GIVEN ENTRIES:
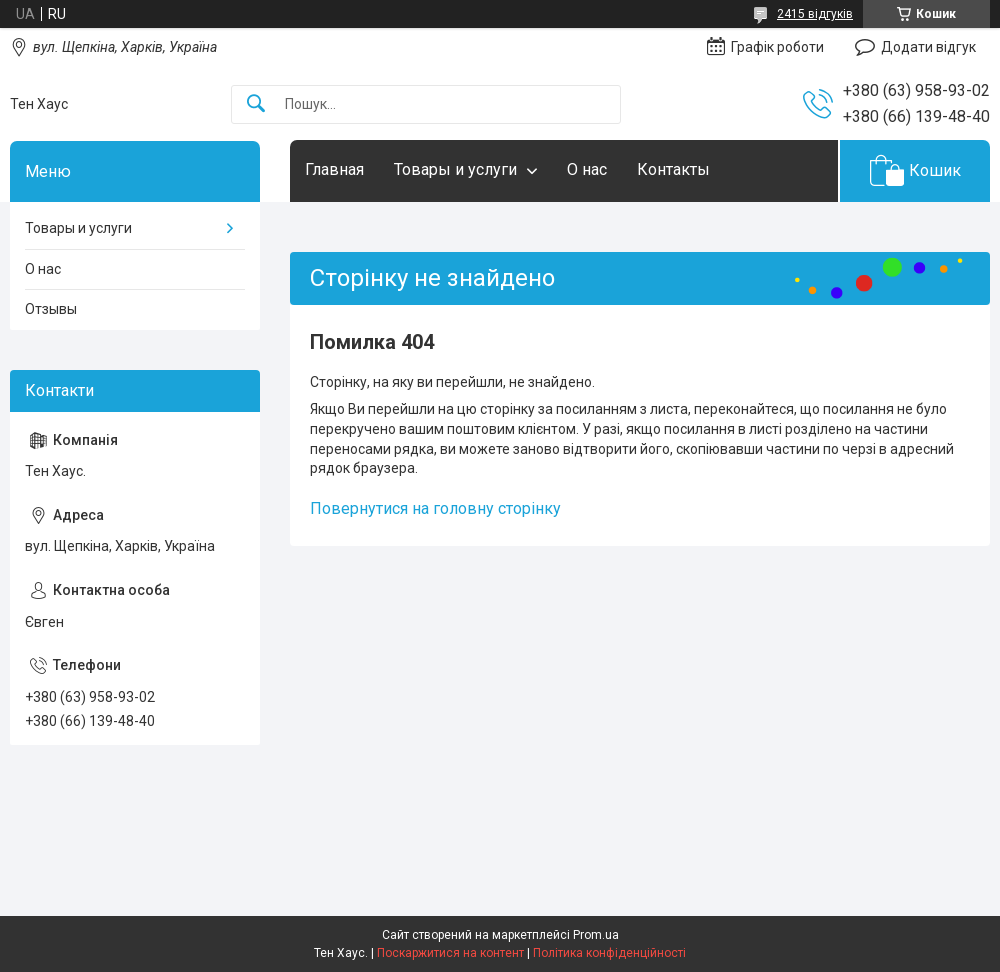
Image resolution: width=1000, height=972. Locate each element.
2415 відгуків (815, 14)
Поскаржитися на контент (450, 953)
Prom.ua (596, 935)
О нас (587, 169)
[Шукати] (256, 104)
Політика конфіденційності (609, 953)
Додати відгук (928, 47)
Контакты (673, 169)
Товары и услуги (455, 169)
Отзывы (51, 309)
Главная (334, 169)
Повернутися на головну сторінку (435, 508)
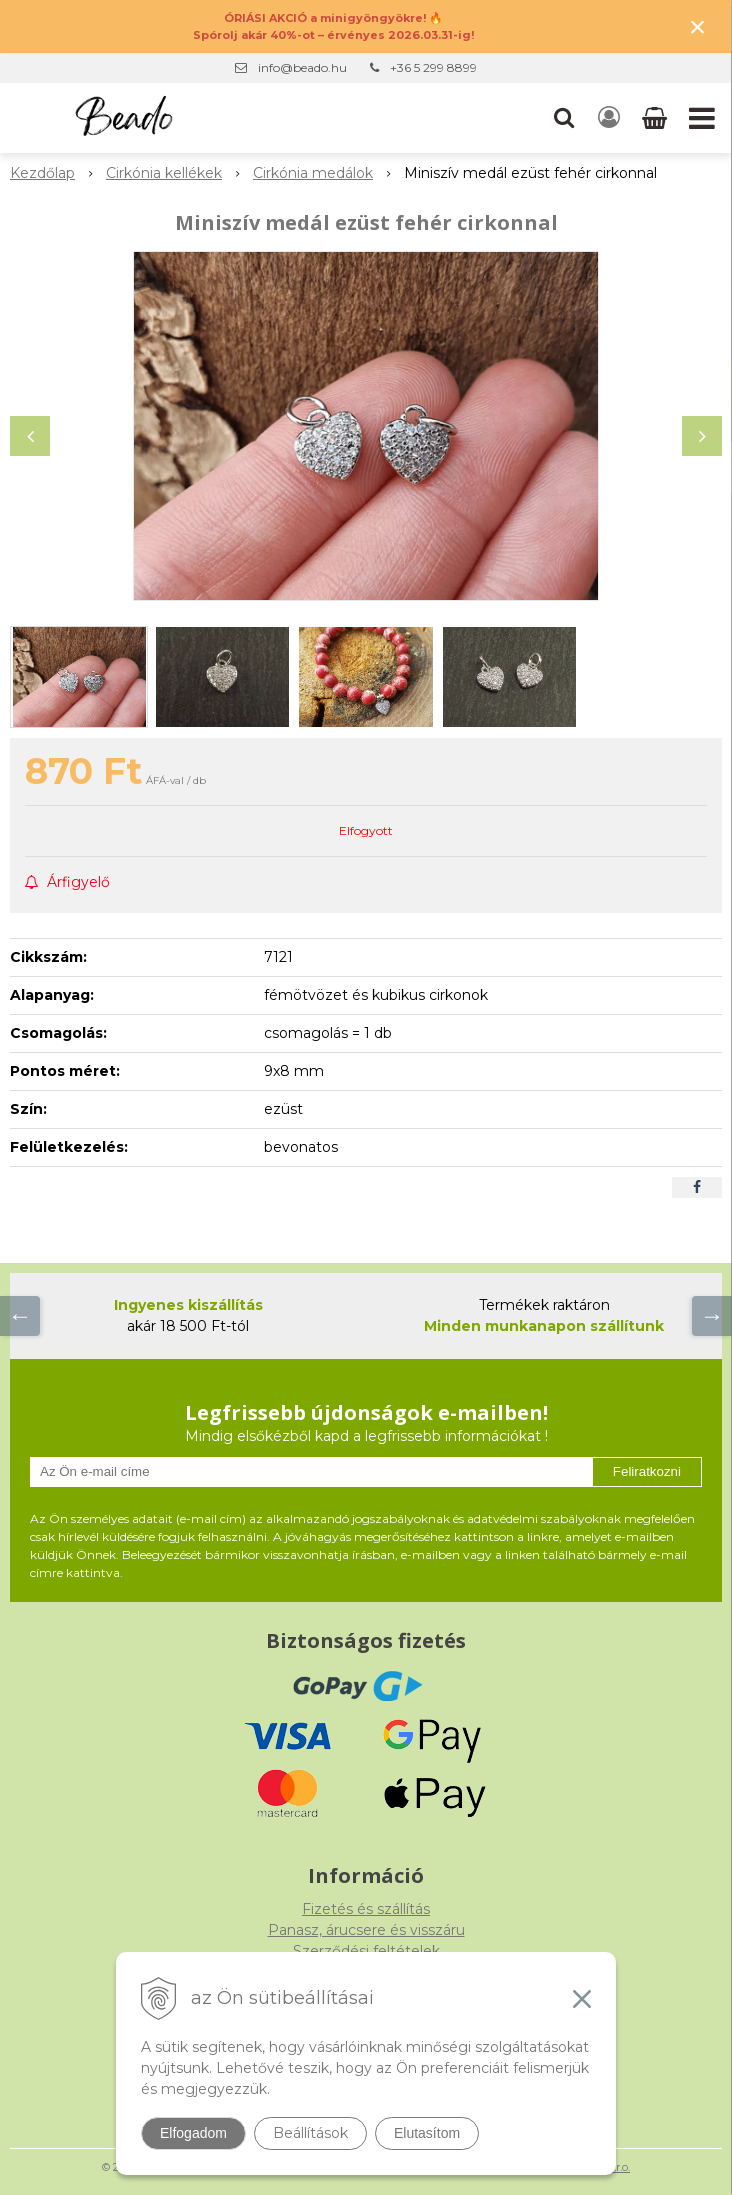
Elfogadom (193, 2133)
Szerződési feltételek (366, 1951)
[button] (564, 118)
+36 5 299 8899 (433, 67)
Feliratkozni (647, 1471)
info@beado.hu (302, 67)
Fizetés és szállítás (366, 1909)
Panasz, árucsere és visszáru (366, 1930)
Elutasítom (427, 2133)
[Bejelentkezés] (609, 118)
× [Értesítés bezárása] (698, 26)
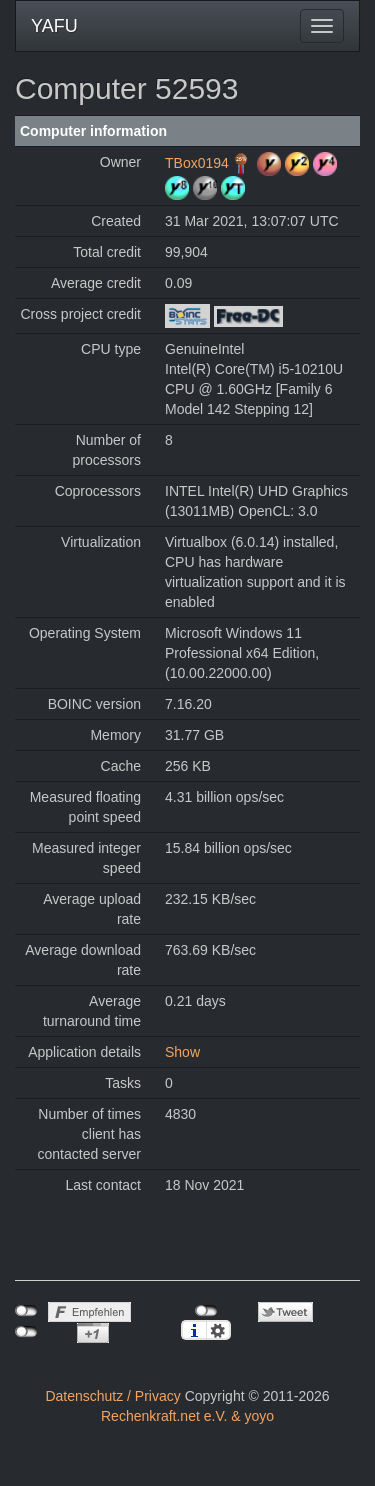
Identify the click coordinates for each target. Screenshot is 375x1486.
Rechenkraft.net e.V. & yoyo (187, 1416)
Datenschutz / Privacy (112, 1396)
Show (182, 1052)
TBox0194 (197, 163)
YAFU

==

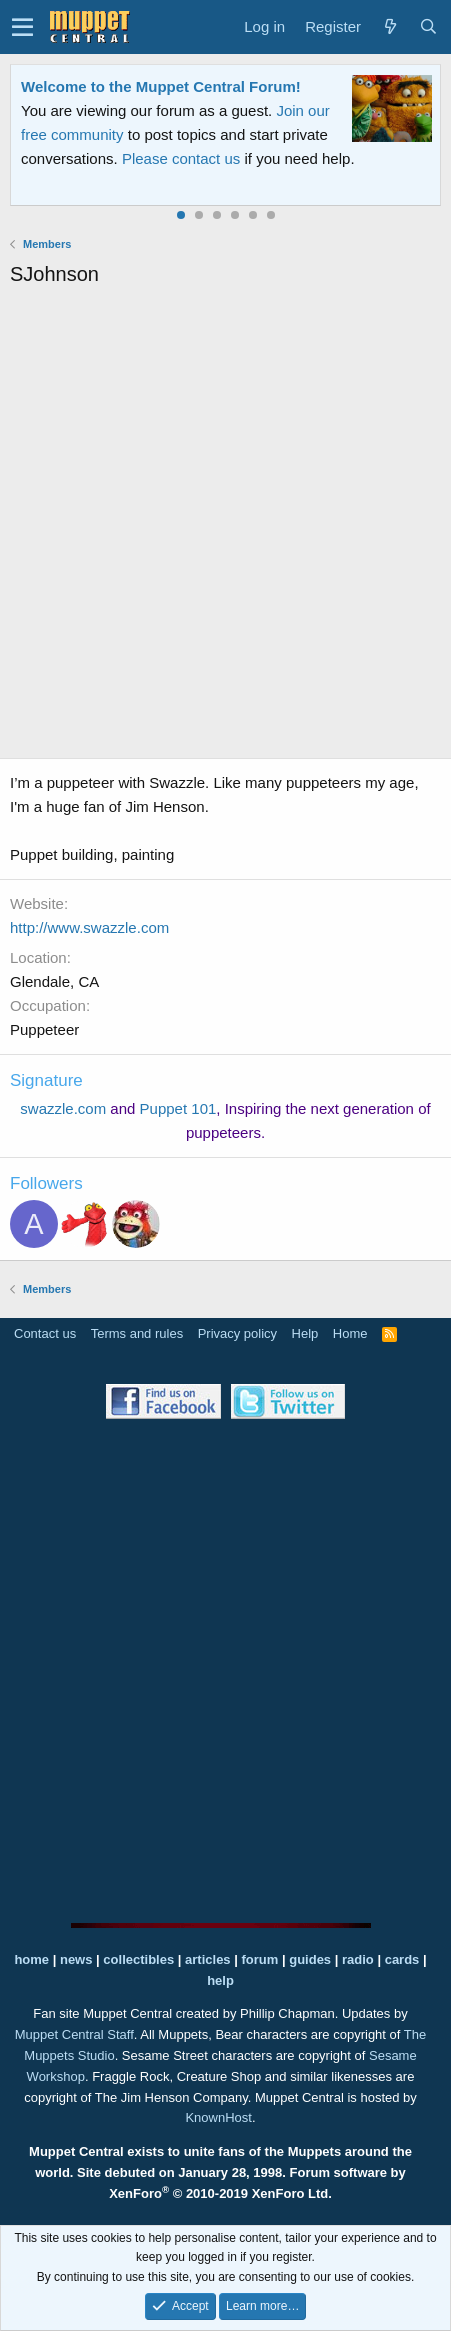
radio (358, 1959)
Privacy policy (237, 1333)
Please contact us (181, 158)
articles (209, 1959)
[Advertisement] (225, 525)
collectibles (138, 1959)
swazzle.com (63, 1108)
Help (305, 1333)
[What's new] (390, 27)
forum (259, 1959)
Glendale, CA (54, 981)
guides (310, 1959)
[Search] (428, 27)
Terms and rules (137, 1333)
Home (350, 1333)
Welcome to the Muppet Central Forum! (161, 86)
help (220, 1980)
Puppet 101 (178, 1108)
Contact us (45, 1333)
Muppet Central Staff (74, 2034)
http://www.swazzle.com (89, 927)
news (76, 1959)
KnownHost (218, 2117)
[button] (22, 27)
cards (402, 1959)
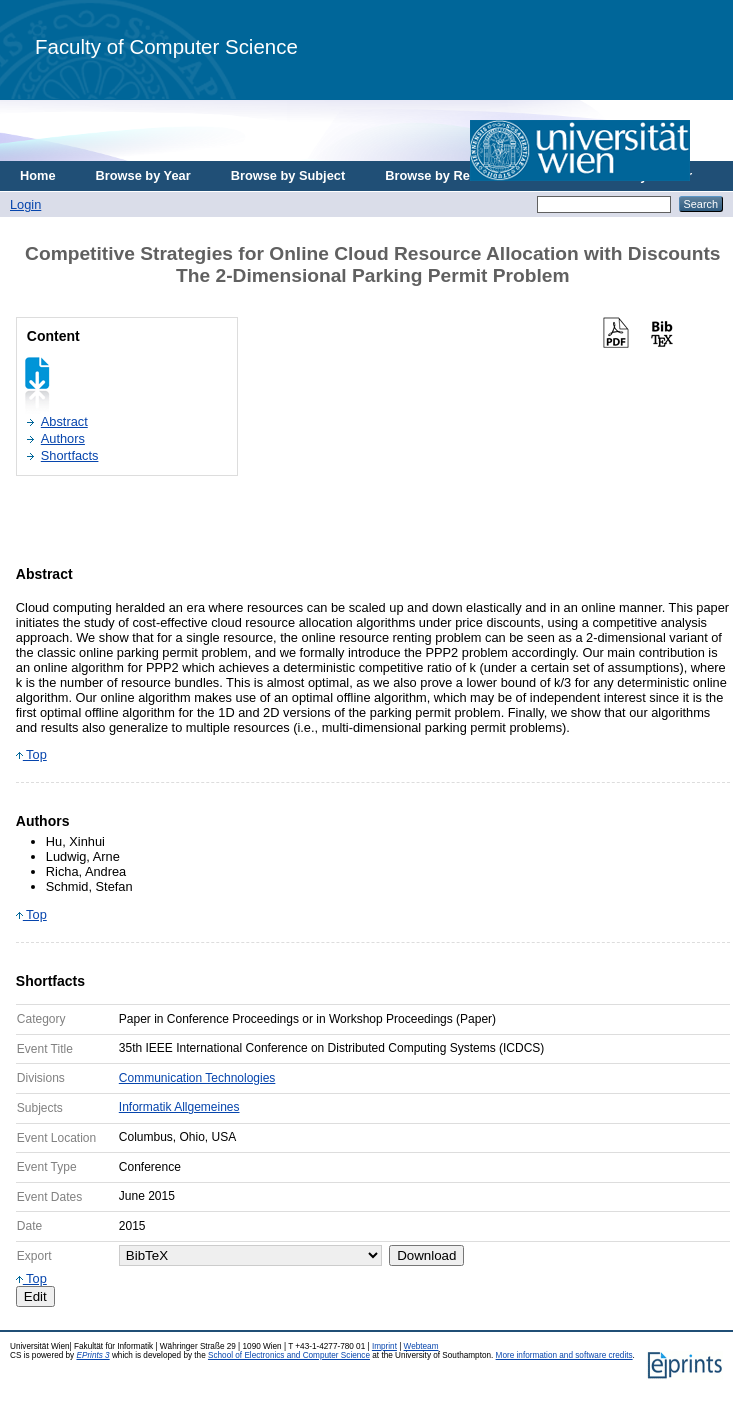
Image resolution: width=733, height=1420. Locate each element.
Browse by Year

PROBLEM STATEMENT:
Using the data above, which lines fall from the one with "Help (305, 1333)" through the one with "Browse by Year"? Repeat them exactly, ends included, minus any pictures.

WRITTEN RESPONSE:
Help (305, 1333)
[What's new] (390, 27)
forum (259, 1959)
Glendale, CA (54, 981)
guides (310, 1959)
[Search] (428, 27)
Terms and rules (137, 1333)
Home (350, 1333)
Welcome to the Muppet Central Forum! (161, 86)
help (220, 1980)
Puppet 101 (178, 1108)
Contact us (45, 1333)
Muppet Central Staff (74, 2034)
http://www.swazzle.com (89, 927)
news (76, 1959)
KnownHost (218, 2117)
[button] (22, 27)
cards (402, 1959)
Image resolution: width=733, height=1420. Locate each element.
Browse by Year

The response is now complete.